NASRC plans to align the AIP with the launch of the California Air Resources Board (CARB) F-gas Reduction Incentive Program (FRIP).
“Few retailers have the bandwidth to think about scoping new projects with everything going on right now,” says Danielle Wright, executive director of NASRC. “But, we want them to know we are preparing for the future and will ensure that the program provides retailers with as much support as possible when the timing is right.”
“High upfront cost is the primary hurdle preventing the adoption of low-GWP technologies,” says Wright. “Funding support to offset upfront costs is key to bridging the gap and stimulating the economies of scale necessary to bring costs down.”
The AIP will reduce initial costs by pulling together various sources of funding for projects that incorporate ultra-low-GWP technologies, which CARB defines as less than 10 GWP. Both new construction and existing facilities will be eligible. Funds will be awarded based on reduction in direct greenhouse gas emissions from the refrigerant and other benefits, such as energy efficiency or water savings. Retailers and their partners can submit a single application to NASRC, who will then coordinate funding eligibility across multiple funding partners.

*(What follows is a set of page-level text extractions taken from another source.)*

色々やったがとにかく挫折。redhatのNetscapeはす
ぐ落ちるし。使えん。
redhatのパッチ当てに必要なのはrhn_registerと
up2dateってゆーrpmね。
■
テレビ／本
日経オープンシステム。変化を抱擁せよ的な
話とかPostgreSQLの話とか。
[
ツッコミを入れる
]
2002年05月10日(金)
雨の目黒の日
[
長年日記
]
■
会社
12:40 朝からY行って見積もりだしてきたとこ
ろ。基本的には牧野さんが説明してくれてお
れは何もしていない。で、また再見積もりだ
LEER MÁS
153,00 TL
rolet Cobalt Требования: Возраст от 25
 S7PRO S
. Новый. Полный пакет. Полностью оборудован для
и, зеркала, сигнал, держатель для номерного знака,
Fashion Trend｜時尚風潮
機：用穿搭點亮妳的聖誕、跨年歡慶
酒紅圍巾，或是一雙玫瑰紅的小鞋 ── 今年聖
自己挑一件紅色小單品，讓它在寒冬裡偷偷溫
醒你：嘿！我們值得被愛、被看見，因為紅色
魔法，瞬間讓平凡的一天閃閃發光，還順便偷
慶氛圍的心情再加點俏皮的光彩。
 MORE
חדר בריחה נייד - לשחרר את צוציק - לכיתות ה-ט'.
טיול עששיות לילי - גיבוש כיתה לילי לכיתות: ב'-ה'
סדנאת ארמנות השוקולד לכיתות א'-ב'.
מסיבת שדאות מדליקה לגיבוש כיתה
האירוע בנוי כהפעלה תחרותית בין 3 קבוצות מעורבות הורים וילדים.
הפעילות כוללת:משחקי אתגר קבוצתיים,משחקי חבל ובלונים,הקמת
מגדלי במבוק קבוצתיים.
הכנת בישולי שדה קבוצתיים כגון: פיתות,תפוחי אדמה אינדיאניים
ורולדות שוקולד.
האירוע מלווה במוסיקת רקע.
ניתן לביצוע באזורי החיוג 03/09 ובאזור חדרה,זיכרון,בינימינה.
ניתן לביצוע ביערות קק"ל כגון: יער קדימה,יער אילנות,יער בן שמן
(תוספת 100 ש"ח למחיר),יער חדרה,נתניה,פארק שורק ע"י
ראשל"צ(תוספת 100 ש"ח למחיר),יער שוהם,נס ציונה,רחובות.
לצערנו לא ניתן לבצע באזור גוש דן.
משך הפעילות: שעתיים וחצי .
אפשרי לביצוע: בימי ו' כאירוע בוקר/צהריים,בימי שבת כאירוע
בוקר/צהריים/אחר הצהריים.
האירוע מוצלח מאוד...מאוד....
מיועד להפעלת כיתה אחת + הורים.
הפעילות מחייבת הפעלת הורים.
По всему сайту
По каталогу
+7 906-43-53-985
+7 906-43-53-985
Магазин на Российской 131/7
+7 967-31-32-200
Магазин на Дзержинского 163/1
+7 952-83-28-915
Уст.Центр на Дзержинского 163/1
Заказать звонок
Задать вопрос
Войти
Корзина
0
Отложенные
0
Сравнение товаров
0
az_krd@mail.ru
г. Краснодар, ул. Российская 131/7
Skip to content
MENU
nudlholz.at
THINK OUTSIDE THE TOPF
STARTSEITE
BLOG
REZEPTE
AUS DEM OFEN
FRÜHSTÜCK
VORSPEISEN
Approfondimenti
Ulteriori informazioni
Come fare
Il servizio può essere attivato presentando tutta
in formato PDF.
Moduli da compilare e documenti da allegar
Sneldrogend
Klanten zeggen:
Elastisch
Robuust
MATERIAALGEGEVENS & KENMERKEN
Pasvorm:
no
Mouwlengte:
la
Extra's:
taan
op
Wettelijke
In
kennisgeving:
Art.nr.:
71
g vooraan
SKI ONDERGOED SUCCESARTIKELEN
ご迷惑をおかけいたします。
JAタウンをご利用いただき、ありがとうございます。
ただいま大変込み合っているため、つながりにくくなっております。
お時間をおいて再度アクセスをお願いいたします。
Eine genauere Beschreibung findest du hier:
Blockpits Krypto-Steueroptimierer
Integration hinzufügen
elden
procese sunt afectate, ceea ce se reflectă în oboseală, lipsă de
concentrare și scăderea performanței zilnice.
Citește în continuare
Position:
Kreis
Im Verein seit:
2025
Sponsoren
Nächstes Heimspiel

“Our goal is to maximize funding per project while simplifying the experience for the retailer,” says Wright. “We also expect the pilot to generate a tremendous amount of data that will benefit the industry.”
Another goal of the pilot is to increase the number of funders and the amount of funding allocated to support low-GWP technology installations.
“The best way to ensure continued and expanded state funding is to demonstrate demand,” says Wright. “We are encouraging retailers and their partners to submit applications not only for projects planned in the next year, but for the next 5-10 years.”